Até mesmo o apoio de Trump e, seu principal grupo de eleitores–  brancos sem educação universitária — está vacilando um pouco, mas potencialmente é uma mudança crucial.

Trump ainda consegue cerca de 60% dos votos nas pesquisas nacionais entre eles.

Mas mesmo essa demonstração formidável representa um declínio em relação a 2016, quando ele conquistou cerca de dois terços, o melhor desempenho de qualquer candidato em qualquer um dos partidos desde Ronald Reagan em 1984.

Contra Biden, Trump não está correspondendo a essas margens elevadas, especialmente nos principais estados do Rust Belt, de Michigan, Pensilvânia e Wisconsin.

O tema comum de todas essas tendências: o círculo está se fechando em torno de Trump.

“Em 2016, você ainda tinha alguns republicanos, alguns conservadores que estavam mordendo a língua e votando em Trump, levando-o a sério, mas não literalmente’”, disse o cientista político Brian Schaffner da Tufts University, que estudou os papéis que o sexismo e o racismo desempenharam na última eleição.

Mas desde pelo menos 2018, tem havido “uma redução das pessoas que não eram necessariamente partidários fortes de Trump, mas votaram nele pelo hábito de votar em indicados republicanos”.
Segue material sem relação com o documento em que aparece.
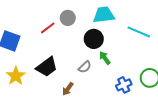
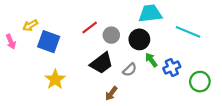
gray circle: (68, 18) -> (111, 35), moved
black trapezoid: (47, 67) -> (102, 63), moved
blue cross: (124, 85) -> (172, 68), moved

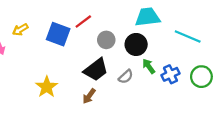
red line: (90, 28) -> (83, 22), moved
blue square: (49, 42) -> (58, 34), moved
green circle: (200, 82) -> (201, 77), moved
brown arrow: (111, 93) -> (89, 96), moved

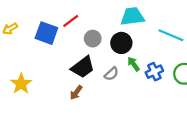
yellow star: (47, 87) -> (21, 84), moved

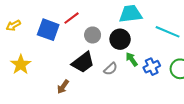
yellow star: (21, 84) -> (21, 65), moved
brown arrow: (76, 93) -> (63, 87), moved

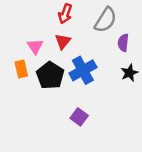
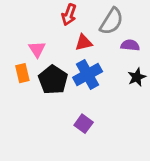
red triangle: (63, 41) -> (84, 43), moved, turned 36
purple semicircle: (123, 43) -> (130, 45), turned 90

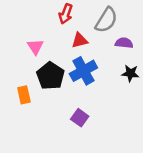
orange rectangle: (22, 73) -> (24, 95), moved
black star: (137, 77) -> (130, 73), turned 30

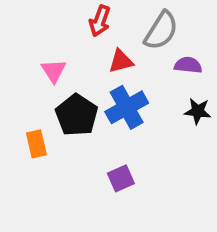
purple square: (80, 118) -> (121, 178), turned 30

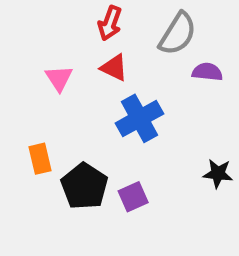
red triangle: (121, 61) -> (114, 68), moved, turned 40
black star: (198, 111) -> (218, 174), moved
black pentagon: (77, 115) -> (84, 186), moved

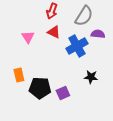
blue cross: (140, 118) -> (77, 46), moved
black star: (218, 174) -> (91, 77), moved
black pentagon: (84, 186) -> (40, 88), turned -30

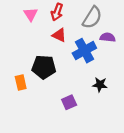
pink triangle: (28, 37) -> (31, 14), moved
black pentagon: (40, 88) -> (44, 67), moved

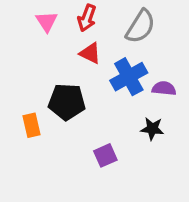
purple semicircle: (108, 37) -> (164, 88), moved

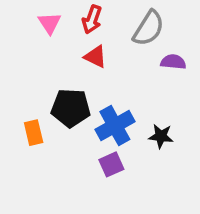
blue cross: (129, 77) -> (115, 126), moved
purple semicircle: (164, 88) -> (173, 62), moved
Com a saída de mais americanos da coalizão Trump, ele ficará ainda mais dependente do que em 2016 dos eleitores mais preocupados com a mudança racial e a evolução dos papéis femininos.
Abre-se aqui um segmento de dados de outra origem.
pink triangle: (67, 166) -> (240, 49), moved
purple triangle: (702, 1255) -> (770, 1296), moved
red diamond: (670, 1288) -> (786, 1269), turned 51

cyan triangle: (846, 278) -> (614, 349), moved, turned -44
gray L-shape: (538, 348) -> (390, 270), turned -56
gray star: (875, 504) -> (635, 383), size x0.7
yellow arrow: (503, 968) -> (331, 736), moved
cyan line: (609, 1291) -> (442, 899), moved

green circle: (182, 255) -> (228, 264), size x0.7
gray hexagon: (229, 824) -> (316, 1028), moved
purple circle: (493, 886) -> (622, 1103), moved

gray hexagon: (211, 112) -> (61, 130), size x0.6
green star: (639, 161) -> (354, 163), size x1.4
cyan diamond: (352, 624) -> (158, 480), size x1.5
“Seremos ainda mais classificados [nesta eleição] ao longo desses marcadores culturais sobre atitudes raciais e atitudes sobre misoginia”, disse Schaffner.

A geografia conta a mesma história: um círculo estreito para Trump e o Partido Republicano.

Mesmo em comparação com a última vez, Trump e seu partido estão perdendo força nos lugares populosos que mais incorporam as mudanças da Nação.

Ao mesmo tempo, Biden está recuperando terreno em algumas das áreas que forneceram a base da vitória de Trump, as comunidades de pequeno e médio porte que mais se assemelham ao perfil da América de meados do século 20.

Em quase todos os estados, a melhor maneira de pensar sobre o alinhamento político agora é imaginar um anel rodoviário circulando cada um dos principais centros populacionais; todas as comunidades agitadas dentro desses cinturões estão se tornando mais azuis, enquanto o terreno menos densamente povoado além deles está se tornando mais vermelho.

Em 2020, Biden está consolidando a votação dentro desses cinturões e prejudicando o domínio do presidente além deles.

Parece provável que Biden recupere pelo menos algum terreno em cidades de médio porte — em sua cidade natal, Scranton, Pensilvânia, por exemplo — onde Trump registrou ganhos enormes da última vez.

E embora Biden não deva arrancar muitos condados rurais de Trump, os democratas estão cautelosamente otimistas de que ele pode reduzir a margem do presidente em alguns deles, particularmente no Rust Belt.

Simultaneamente, Trump corre o risco de crateras nos centros populacionais da América.

Em 2016, Trump perdeu 87 dos 100 maiores condados do país para Clinton; este ano, ele pode perder cerca de metade dos 13 que ganhou.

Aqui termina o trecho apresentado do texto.